From: Mark Bloch <mbloch@nvidia.com>
To: Jiri Pirko <jiri@resnulli.us>, Eric Dumazet <edumazet@google.com>,
"Jakub Kicinski" <kuba@kernel.org>,
Paolo Abeni <pabeni@redhat.com>, Simon Horman <horms@kernel.org>
Cc: Saeed Mahameed <saeedm@nvidia.com>,
Leon Romanovsky <leon@kernel.org>,
Tariq Toukan <tariqt@nvidia.com>,
Andrew Lunn <andrew+netdev@lunn.ch>,
Jonathan Corbet <corbet@lwn.net>,
Shuah Khan <skhan@linuxfoundation.org>, <netdev@vger.kernel.org>,
<linux-rdma@vger.kernel.org>, <linux-doc@vger.kernel.org>,
Mark Bloch <mbloch@nvidia.com>
Subject: [PATCH net-next V4 4/6] devlink: Apply eswitch mode boot defaults
Date: Mon, 29 Jun 2026 21:20:59 +0300 [thread overview]
Message-ID: <20260629182102.245150-5-mbloch@nvidia.com> (raw)
In-Reply-To: <20260629182102.245150-1-mbloch@nvidia.com>
Apply parsed devlink_eswitch_mode= defaults after devlink registration
and after successful reload.
devl_register() may still be called before the device is ready for an
eswitch mode change, so keep a per-devlink delayed work item and pending
flag for the registration path. Registration queues the work, and the
worker tries to take the devlink instance lock.
If the lock is busy, the worker requeues itself with a delay.
For successful reloads that performed DRIVER_REINIT, devlink_reload()

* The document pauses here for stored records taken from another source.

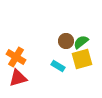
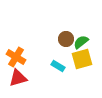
brown circle: moved 2 px up
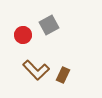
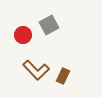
brown rectangle: moved 1 px down
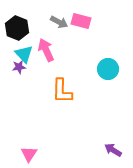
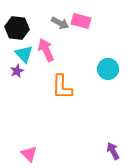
gray arrow: moved 1 px right, 1 px down
black hexagon: rotated 15 degrees counterclockwise
purple star: moved 2 px left, 4 px down; rotated 16 degrees counterclockwise
orange L-shape: moved 4 px up
purple arrow: moved 1 px down; rotated 30 degrees clockwise
pink triangle: rotated 18 degrees counterclockwise
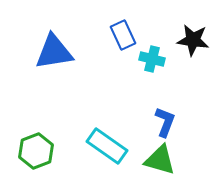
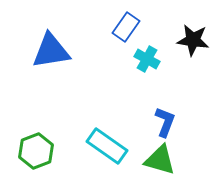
blue rectangle: moved 3 px right, 8 px up; rotated 60 degrees clockwise
blue triangle: moved 3 px left, 1 px up
cyan cross: moved 5 px left; rotated 15 degrees clockwise
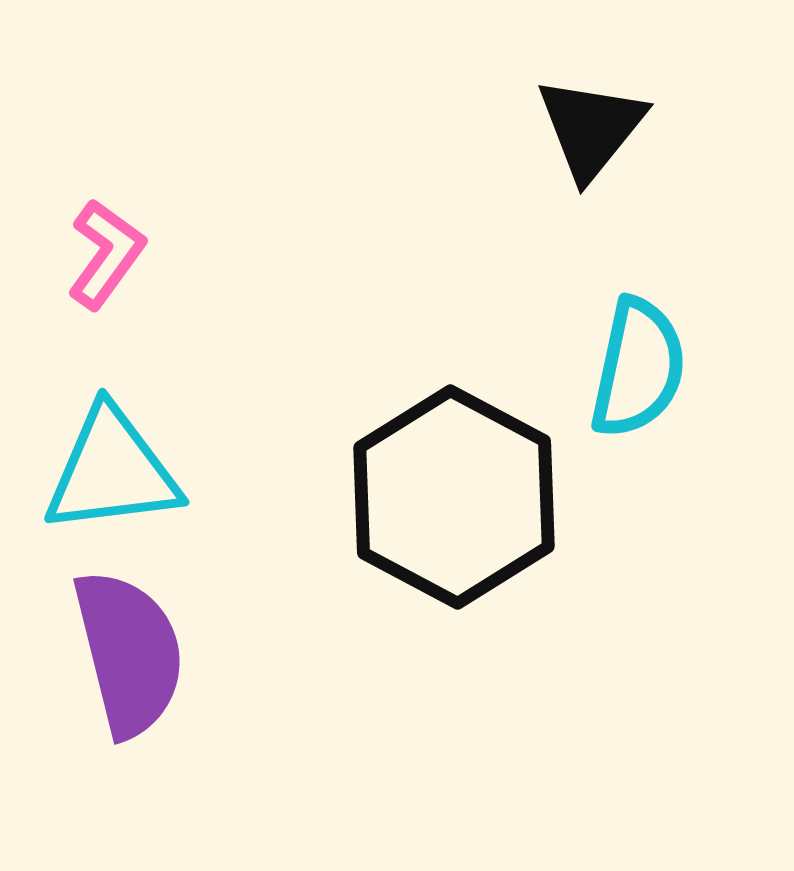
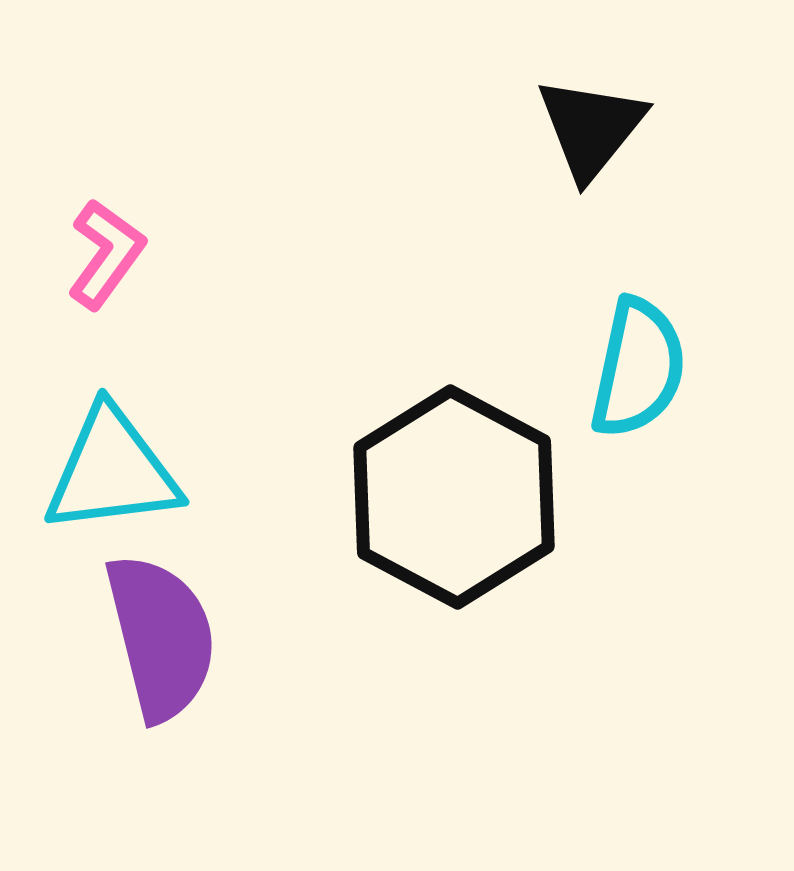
purple semicircle: moved 32 px right, 16 px up
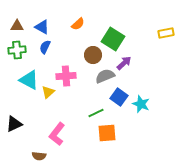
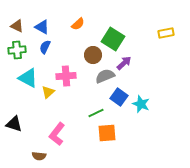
brown triangle: rotated 24 degrees clockwise
cyan triangle: moved 1 px left, 2 px up
black triangle: rotated 42 degrees clockwise
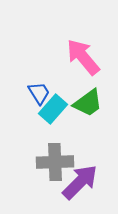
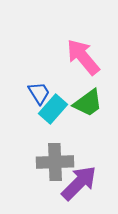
purple arrow: moved 1 px left, 1 px down
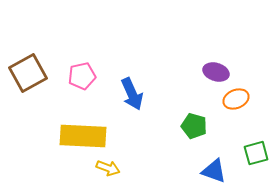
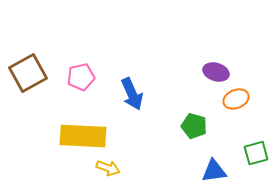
pink pentagon: moved 1 px left, 1 px down
blue triangle: rotated 28 degrees counterclockwise
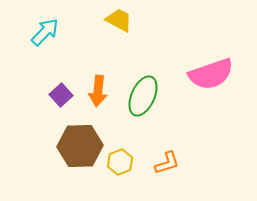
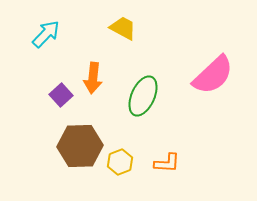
yellow trapezoid: moved 4 px right, 8 px down
cyan arrow: moved 1 px right, 2 px down
pink semicircle: moved 2 px right, 1 px down; rotated 24 degrees counterclockwise
orange arrow: moved 5 px left, 13 px up
orange L-shape: rotated 20 degrees clockwise
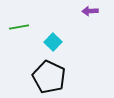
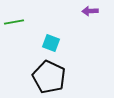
green line: moved 5 px left, 5 px up
cyan square: moved 2 px left, 1 px down; rotated 24 degrees counterclockwise
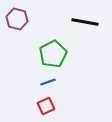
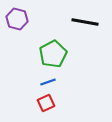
red square: moved 3 px up
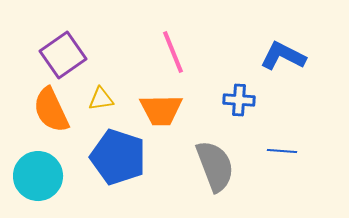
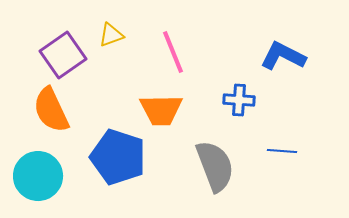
yellow triangle: moved 10 px right, 64 px up; rotated 12 degrees counterclockwise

already holds the devlink instance lock and the driver has completed
reload_up(). Clear pending work and apply the default directly from the
reload path instead of queueing work.
If a user sets eswitch mode through netlink before the pending
registration work runs, clear the pending flag so the queued default does
not override that user request. Cancel pending default apply work when
freeing the devlink instance.
Signed-off-by: Mark Bloch <mbloch@nvidia.com>
---
net/devlink/core.c | 198 +++++++++++++++++++++++++++++++-----
net/devlink/dev.c | 6 ++
net/devlink/devl_internal.h | 5 +
3 files changed, 182 insertions(+), 27 deletions(-)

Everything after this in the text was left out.